## YOUR ASSIGNMENT
In the data, extract each line that holds the string "Step".

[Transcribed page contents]
BEGIN
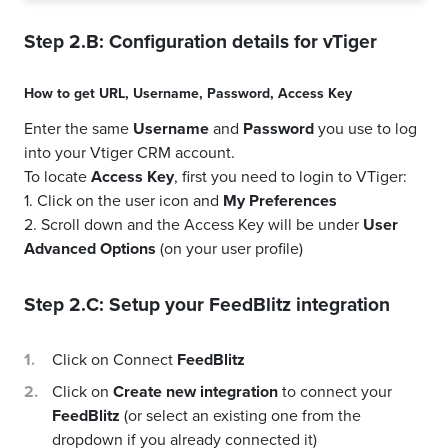
Step 2.B: Configuration details for
vTiger
How to get
URL
,
Username
,
Password
,
Access Key
Enter the same
Username
and
Password
you use to log
into your Vtiger CRM account.
To locate
Access Key
, first you need to login to VTiger:
1. Click on the user icon and
My Preferences
2. Scroll down and the Access Key will be under
User
Advanced Options
(on your user profile)
Step 2.C: Setup your
FeedBlitz
integration
Click on Connect
FeedBlitz
Click on
Create new integration
to connect your
FeedBlitz
(or select an existing one from the
dropdown if you already connected it)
END
## OUTPUT BELOW
Step 2.B: Configuration details for
Step 2.C: Setup your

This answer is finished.